DG HR’s position is all the less understandable, as it proposes a much more flexible approach to teleworking outside of the country of employment in the context of the “New Normal” than during the health crisis, which is simply an insult to the colleagues who were denied their requests.
And the President of the General Court recalls, as we have consistently pointed out, the obligation for the institution to comply with the DUTY OF CARE and that:
“it should be noted that, although the institutions have a wide discretion in the organisation of their services and the organisation of the working conditions of staff in accordance with the constraints associated with the health situation, the exercise of that discretion must nevertheless be carried out in compliance with the duty of care. This reflects the balance of reciprocal rights and obligations that the Staff Regulations and, by analogy, the Conditions of Employment of Other Servants of the European Union have created in relations between the public authority and civil servants.That balance means, in particular, that, when deciding on the situation of a member of staff, the authority must take into consideration all the factors which may determine its decision and that, in so doing, it must take into account not only the interests of the service but also, in particular, that of the staff member concerned… This is all the more true in the context of the current COVID-19 pandemic, which calls for the adoption of more important measures of care and support to respond to personal situations which make the performance of the duties particularly difficult’
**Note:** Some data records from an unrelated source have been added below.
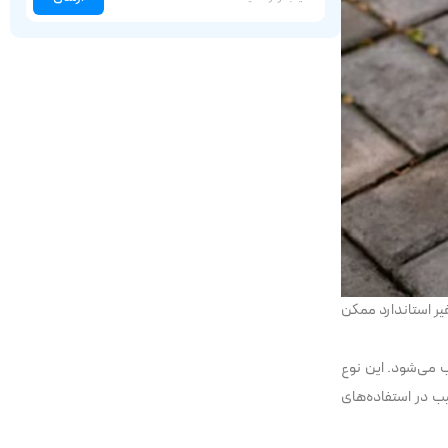
یر استاندارد ممکن
 می‌شود. این نوع
یب در استفاده‌های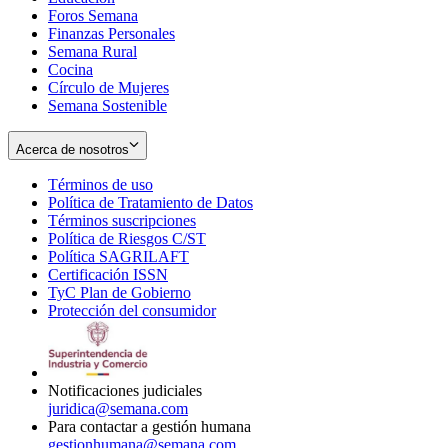
Foros Semana
window
Finanzas Personales
Semana Rural
Cocina
Círculo de Mujeres
Semana Sostenible
Acerca de nosotros
Términos de uso
Opens
Política de Tratamiento de Datos
in
Opens
Términos suscripciones
new
Opens
in
Política de Riesgos C/ST
window
in
Opens
new
Política SAGRILAFT
Opens
new
in
window
Certificación ISSN
Opens
in
window
new
TyC Plan de Gobierno
in
new
Opens
window
Protección del consumidor
new
window
in
Opens
window
new
in
window
new
window
Notificaciones judiciales
juridica@semana.com
Para contactar a gestión humana
gestionhumana@semana.com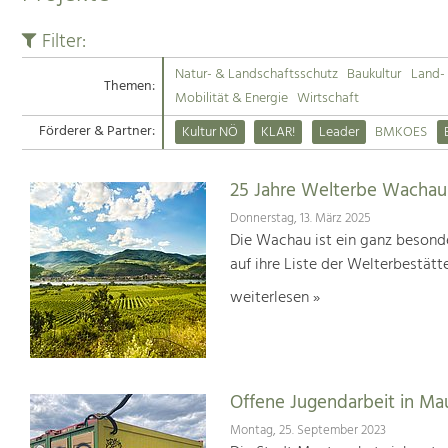
Filter:
Natur- & Landschaftsschutz
Baukultur
Land- 
Themen:
Mobilität & Energie
Wirtschaft
Förderer & Partner:
Kultur NÖ
KLAR!
Leader
BMKOES
25 Jahre Welterbe Wachau
Donnerstag, 13. März 2025
Die Wachau ist ein ganz besonde
auf ihre Liste der Welterbestät
weiterlesen »
Offene Jugendarbeit in Ma
Montag, 25. September 2023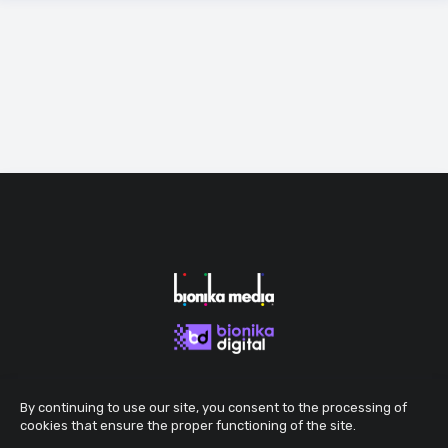
By continuing to use our site, you consent to the processing of
cookies that ensure the proper functioning of the site.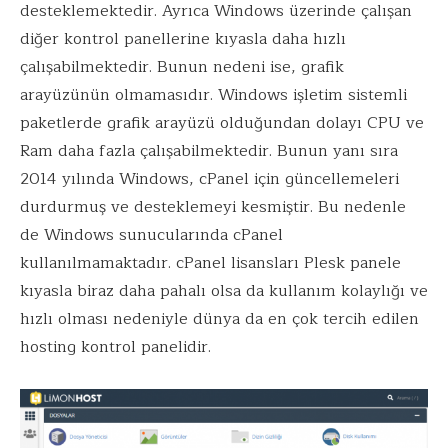
k
p
desteklemektedir. Ayrıca Windows üzerinde çalışan
diğer kontrol panellerine kıyasla daha hızlı
çalışabilmektedir. Bunun nedeni ise, grafik
arayüzünün olmamasıdır. Windows işletim sistemli
paketlerde grafik arayüzü olduğundan dolayı CPU ve
Ram daha fazla çalışabilmektedir. Bunun yanı sıra
2014 yılında Windows, cPanel için güncellemeleri
durdurmuş ve desteklemeyi kesmiştir. Bu nedenle
de Windows sunucularında cPanel
kullanılmamaktadır. cPanel lisansları Plesk panele
kıyasla biraz daha pahalı olsa da kullanım kolaylığı ve
hızlı olması nedeniyle dünya da en çok tercih edilen
hosting kontrol panelidir.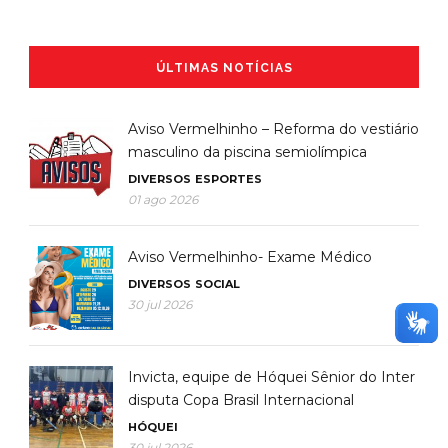
ÚLTIMAS NOTÍCIAS
Aviso Vermelhinho – Reforma do vestiário
masculino da piscina semiolímpica
DIVERSOS
ESPORTES
01 ago 2026
Aviso Vermelhinho- Exame Médico
DIVERSOS
SOCIAL
30 jul 2026
Invicta, equipe de Hóquei Sênior do Inter
disputa Copa Brasil Internacional
HÓQUEI
30 jul 2026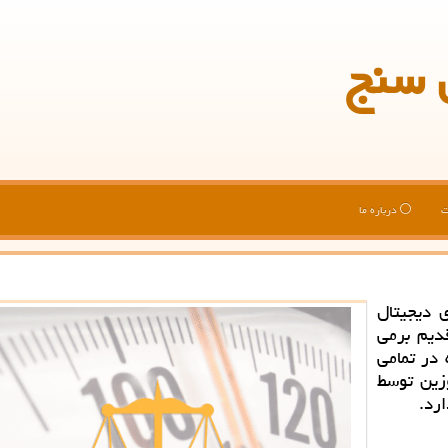
 سنج
ت
درباره ما
 دیجیتال
قدیم برمی
 در تمامی
زین توسط
رد.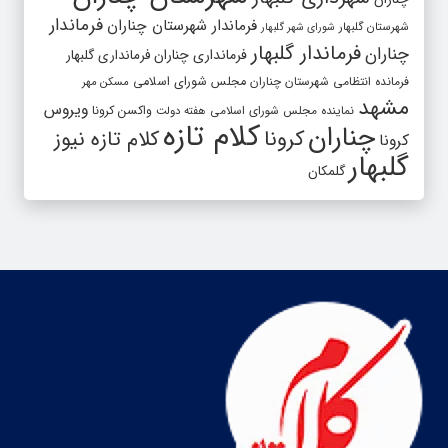
فرماندار
فرماندار شهرستان چناران
شهرستان گلبهار
شورای شهر گلبهار
فرماندار گلبهار
چناران
فرمانداری چناران
فرمانداری گلبهار
فرمانده انتظامی شهرستان چناران
مجلس شورای اسلامی
مسکن مهر
مشهد
ویروس
واکسن کرونا
نماینده مجلس شورای اسلامی
هفته دولت
کلام تازه
چناران
کرونا
کلام تازه نیوز
کرونا
گلبهار
گلمکان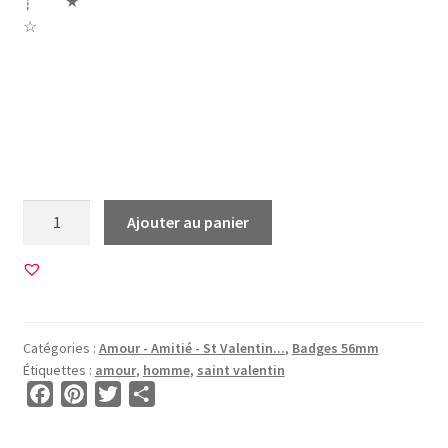
┊ ★
☆
cupidon saint valentin valentine roudoudou bonbon
coquillage mon lapin minou chat doudou trésor mon
amour loulou coeur chouchou ange chaton mon chérie
rabbit lapin moeud etoile ciel
quantité
Ajouter au panier
de
12
Images
pour
BADGES
Catégories :
Amour - Amitié - St Valentin...
,
Badges 56mm
56mm
Étiquettes :
amour
,
homme
,
saint valentin
•
F
P
T
P
BG00142
a
i
w
a
•
c
n
i
r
It is in this context that the President of the General Court confirms that, as we have always stated, weighing up the interests tends in favour of our colleague, who should be allowed to telework from her children’s place of residence, provided that the situation related to the COVID-19 pandemic so warrants and without prejudice to the obligation to travel on an ad hoc basis to the place of employment for reasons related to the interests of the service, at the request of her institution.
In view of the above, we reiterate our request that the Commission, as well as to the other institutions, relax the current rules on teleworking outside the country of employment during the health crisis.
It is not a question, as DG HR claims, of calling into question and/or jeopardising the basic principles of our European civil service, which R&D has always defended with the utmost determination. It is not natural to imagine that the President of the General Court of the European Union could also be accused of it.
It is simply a question of taking into account the sometimes dramatic seriousness of the difficulties that colleagues may encounter because of the terrible COVID 19 pandemic.
Throughout this terrible pandemic, staff have continued to show exemplary dedication, enabling our institution to continue to carry out its mission.
It is now a matter of simply demonstrating that our institution is able to recognise these efforts by showing the attention and trust that our staff more than sufficiently deserves.